___ PROVIDED DATA

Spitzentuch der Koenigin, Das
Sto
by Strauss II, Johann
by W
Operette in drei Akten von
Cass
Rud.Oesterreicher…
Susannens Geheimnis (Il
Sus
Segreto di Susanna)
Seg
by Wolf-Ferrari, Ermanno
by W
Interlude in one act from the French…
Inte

______
___ PROVIDED DATA

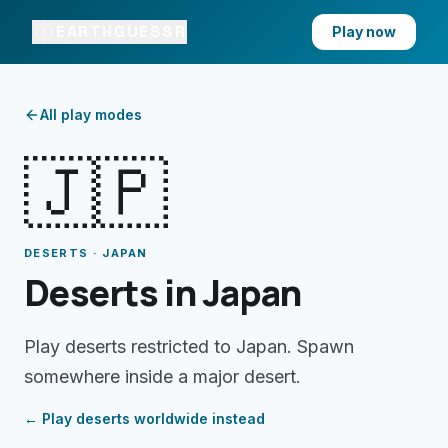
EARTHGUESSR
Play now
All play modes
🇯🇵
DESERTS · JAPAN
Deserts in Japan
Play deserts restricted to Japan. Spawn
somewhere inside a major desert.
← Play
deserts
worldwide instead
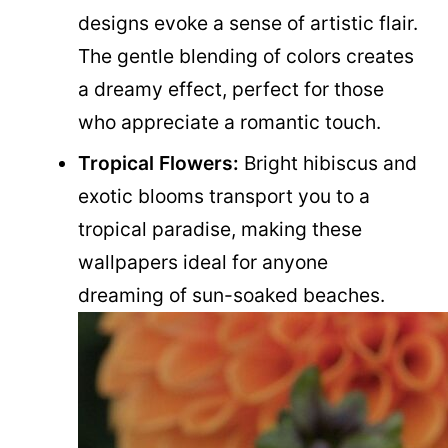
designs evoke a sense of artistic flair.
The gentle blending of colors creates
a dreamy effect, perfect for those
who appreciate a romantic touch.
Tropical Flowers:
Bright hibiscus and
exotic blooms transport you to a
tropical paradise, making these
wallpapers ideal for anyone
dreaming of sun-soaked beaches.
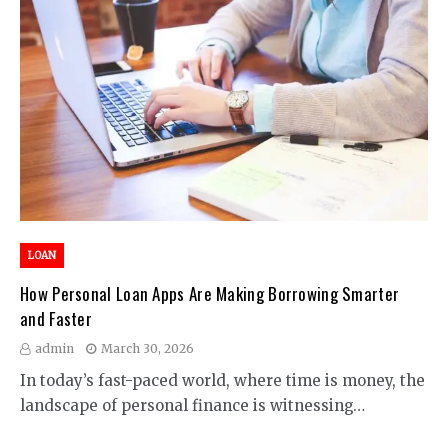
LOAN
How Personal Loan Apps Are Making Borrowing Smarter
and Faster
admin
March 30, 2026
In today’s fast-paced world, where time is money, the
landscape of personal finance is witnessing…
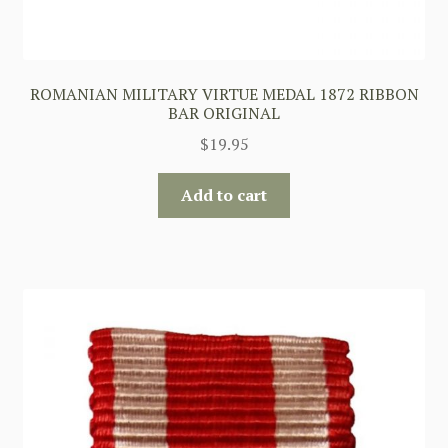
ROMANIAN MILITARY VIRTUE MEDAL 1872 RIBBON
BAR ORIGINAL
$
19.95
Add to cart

______

### REQUIREMENT
Reproduce the listing above exactly from the line containing "Play deserts restricted to Japan. Spawn" up to and including the line containing "Add to cart", omitting any images and everything outside those lines.

### SOLUTION FOR THIS EXERCISE
Play deserts restricted to Japan. Spawn
somewhere inside a major desert.
← Play
deserts
worldwide instead
designs evoke a sense of artistic flair.
The gentle blending of colors creates
a dreamy effect, perfect for those
who appreciate a romantic touch.
Tropical Flowers:
Bright hibiscus and
exotic blooms transport you to a
tropical paradise, making these
wallpapers ideal for anyone
dreaming of sun-soaked beaches.
LOAN
How Personal Loan Apps Are Making Borrowing Smarter
and Faster
admin
March 30, 2026
In today’s fast-paced world, where time is money, the
landscape of personal finance is witnessing…
ROMANIAN MILITARY VIRTUE MEDAL 1872 RIBBON
BAR ORIGINAL
$
19.95
Add to cart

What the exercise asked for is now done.